By Steven Mufson
Washington Post Staff Writer
Thursday, May 8, 2008
Democratic leaders in Congress unveiled energy legislation yesterday targeting big oil companies and members of the Organization of the Petroleum Exporting Countries. The package drew sharp criticism from Republicans, oil firms and foreign policy experts.
The legislation, dubbed the Consumers First Energy Act, features a 25 percent windfall profits tax on oil companies operating in the United States, a rollback of existing tax breaks for oil and gas companies worth $17 billion over 10 years, and an authorization for the U.S. attorney general to bring price collusion charges against OPEC members.

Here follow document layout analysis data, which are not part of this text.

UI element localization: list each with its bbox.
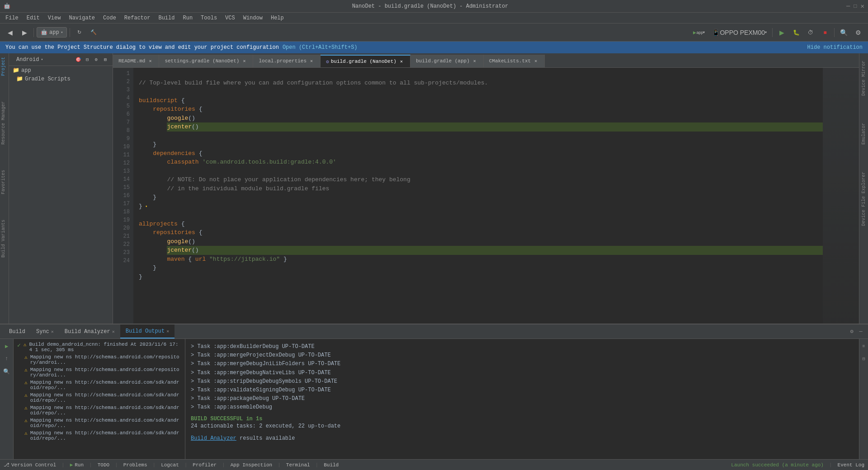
sidebar-item-build-variants[interactable]: Build Variants [0,216,9,261]
terminal-status[interactable]: Terminal [286,462,310,468]
tab-build-gradle-nanodet[interactable]: ⚙ build.gradle (NanoDet) ✕ [321,55,410,67]
build-status[interactable]: Build [324,462,339,468]
build-output-tab-close[interactable]: ✕ [166,329,169,334]
menu-edit[interactable]: Edit [23,14,43,22]
build-item-warn-7[interactable]: ⚠ Mapping new ns http://schemas.android.… [14,429,185,442]
build-analyzer-tab-close[interactable]: ✕ [112,329,115,334]
run-config-btn[interactable]: ▶ app ▾ [690,26,708,39]
panel-collapse-icon[interactable]: ⊟ [84,56,91,63]
event-log-status[interactable]: Event Log [838,462,864,468]
version-control-status[interactable]: ⎇ Version Control [4,462,56,468]
run-label: Run [75,462,84,468]
build-item-warn-2[interactable]: ⚠ Mapping new ns http://schemas.android.… [14,366,185,379]
menu-window[interactable]: Window [240,14,266,22]
run-config-chevron: ▾ [703,30,705,34]
sidebar-item-favorites[interactable]: Favorites [0,166,9,198]
bottom-panel: Build Sync ✕ Build Analyzer ✕ Build Outp… [0,324,868,459]
device-dropdown-btn[interactable]: 📱 OPPO PEXM00 ▾ [709,26,769,39]
back-button[interactable]: ◀ [4,26,16,39]
problems-status[interactable]: Problems [123,462,147,468]
menu-navigate[interactable]: Navigate [65,14,99,22]
notification-bar: You can use the Project Structure dialog… [0,42,868,53]
build-item-warn-5[interactable]: ⚠ Mapping new ns http://schemas.android.… [14,404,185,417]
bottom-panel-settings-icon[interactable]: ⚙ [848,328,855,335]
todo-status[interactable]: TODO [98,462,109,468]
menu-file[interactable]: File [2,14,22,22]
tab-readme-close[interactable]: ✕ [147,58,153,64]
build-wrap-icon[interactable]: ≡ [859,341,868,352]
settings-button[interactable]: ⚙ [852,26,864,39]
tab-settings-gradle-label: settings.gradle (NanoDet) [165,58,239,64]
tab-build-gradle-app-close[interactable]: ✕ [472,58,478,64]
sidebar-item-project[interactable]: Project [0,53,9,80]
profiler-status[interactable]: Profiler [193,462,217,468]
tab-settings-gradle-close[interactable]: ✕ [241,58,247,64]
run-config-label: app [696,30,703,35]
success-icon: ✓ [17,342,21,349]
build-item-warn-3[interactable]: ⚠ Mapping new ns http://schemas.android.… [14,379,185,391]
project-dropdown[interactable]: 🤖 app ▾ [37,27,67,38]
right-sidebar-emulator[interactable]: Emulator [860,119,867,148]
tab-readme[interactable]: README.md ✕ [113,55,159,67]
bottom-tab-build[interactable]: Build [4,324,31,338]
build-align-icon[interactable]: ⊟ [859,353,868,364]
run-status[interactable]: ▶ Run [70,462,84,468]
panel-expand-icon[interactable]: ⊞ [102,56,109,63]
bottom-tab-build-analyzer[interactable]: Build Analyzer ✕ [59,324,120,338]
build-result-text: BUILD SUCCESSFUL in 1s [191,416,854,422]
bottom-scroll-icon[interactable]: ↑ [1,353,12,364]
bottom-panel-minimize-icon[interactable]: ─ [857,328,864,335]
menu-build[interactable]: Build [155,14,178,22]
menu-run[interactable]: Run [179,14,196,22]
menu-vcs[interactable]: VCS [222,14,239,22]
build-warn-text-3: Mapping new ns http://schemas.android.co… [30,380,181,390]
panel-scroll-to-file-icon[interactable]: 🎯 [75,56,82,63]
build-item-main[interactable]: ✓ ⚠ Build demo_android_ncnn: finished At… [14,341,185,353]
menu-help[interactable]: Help [267,14,288,22]
panel-gear-icon[interactable]: ⚙ [93,56,100,63]
android-dropdown[interactable]: Android ▾ [13,55,47,65]
minimize-icon[interactable]: ─ [846,3,850,10]
stop-button[interactable]: ■ [819,26,831,39]
tab-build-gradle-app[interactable]: build.gradle (app) ✕ [410,55,484,67]
tab-cmakelists-close[interactable]: ✕ [533,58,539,64]
tree-item-app[interactable]: 📁 app [9,66,113,75]
bottom-filter-icon[interactable]: 🔍 [1,366,12,377]
build-warn-text-6: Mapping new ns http://schemas.android.co… [30,418,181,428]
right-sidebar-device-file-explorer[interactable]: Device File Explorer [860,168,867,230]
debug-button[interactable]: 🐛 [790,26,802,39]
menu-code[interactable]: Code [99,14,120,22]
sync-tab-close[interactable]: ✕ [51,329,54,334]
run-icon: ▶ [70,462,73,468]
logcat-status[interactable]: Logcat [161,462,179,468]
tab-settings-gradle[interactable]: settings.gradle (NanoDet) ✕ [159,55,253,67]
tab-cmakelists[interactable]: CMakeLists.txt ✕ [484,55,545,67]
tree-item-gradle-scripts[interactable]: 📁 Gradle Scripts [9,75,113,83]
maximize-icon[interactable]: □ [854,3,857,9]
forward-button[interactable]: ▶ [18,26,31,39]
build-analyzer-link[interactable]: Build Analyzer [191,435,236,442]
hide-notification-link[interactable]: Hide notification [807,44,863,51]
tab-local-properties[interactable]: local.properties ✕ [253,55,321,67]
profile-button[interactable]: ⏱ [804,26,817,39]
search-button[interactable]: 🔍 [837,26,850,39]
build-item-warn-4[interactable]: ⚠ Mapping new ns http://schemas.android.… [14,391,185,404]
make-button[interactable]: 🔨 [87,26,100,39]
close-icon[interactable]: ✕ [861,2,864,10]
sync-button[interactable]: ↻ [73,26,85,39]
tab-build-gradle-close[interactable]: ✕ [398,58,405,65]
menu-tools[interactable]: Tools [197,14,221,22]
right-sidebar-device-mirror[interactable]: Device Mirror [860,57,867,99]
tab-local-properties-close[interactable]: ✕ [308,58,315,64]
build-item-warn-1[interactable]: ⚠ Mapping new ns http://schemas.android.… [14,353,185,366]
warn-icon-4: ⚠ [24,392,28,398]
bottom-tab-build-output[interactable]: Build Output ✕ [120,324,175,338]
open-project-structure-link[interactable]: Open (Ctrl+Alt+Shift+S) [283,44,358,51]
menu-refactor[interactable]: Refactor [121,14,154,22]
sidebar-item-resource-manager[interactable]: Resource Manager [0,98,9,148]
bottom-tab-sync[interactable]: Sync ✕ [31,324,59,338]
menu-view[interactable]: View [44,14,65,22]
build-item-warn-6[interactable]: ⚠ Mapping new ns http://schemas.android.… [14,417,185,429]
app-inspection-status[interactable]: App Inspection [231,462,272,468]
run-button[interactable]: ▶ [775,26,788,39]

The bill would suspend additions to the Strategic Petroleum Reserve until the price of crude oil, now $123.53 a barrel, fell back to $75. It also would target price gouging and speculation.
Republicans countered with their own proposals for boosting U.S. oil production by opening protected areas on the Outer Continental Shelf and in Alaska to oil and gas drilling.
"Americans don't need more taxes and more investigations. They need more oil and lower prices," said Sen. Pete V. Domenici (R-N.M.), the ranking member of the Senate Energy and Natural Resources Committee. "Yet nothing in the Democrats' plan will produce a single drop of oil."
House Speaker Nancy Pelosi (D-Calif.) said the Republicans and Bush administration were pursuing a "drill and veto policy." She said the Democrats' bill would "hold OPEC accountable for price fixing."
"With analysts predicting $150-per-barrel oil by fall, efforts to rein in price gougers, speculators and OPEC couldn't come at a better time," said Dan Weiss, director of climate strategy at the Center for American Progress.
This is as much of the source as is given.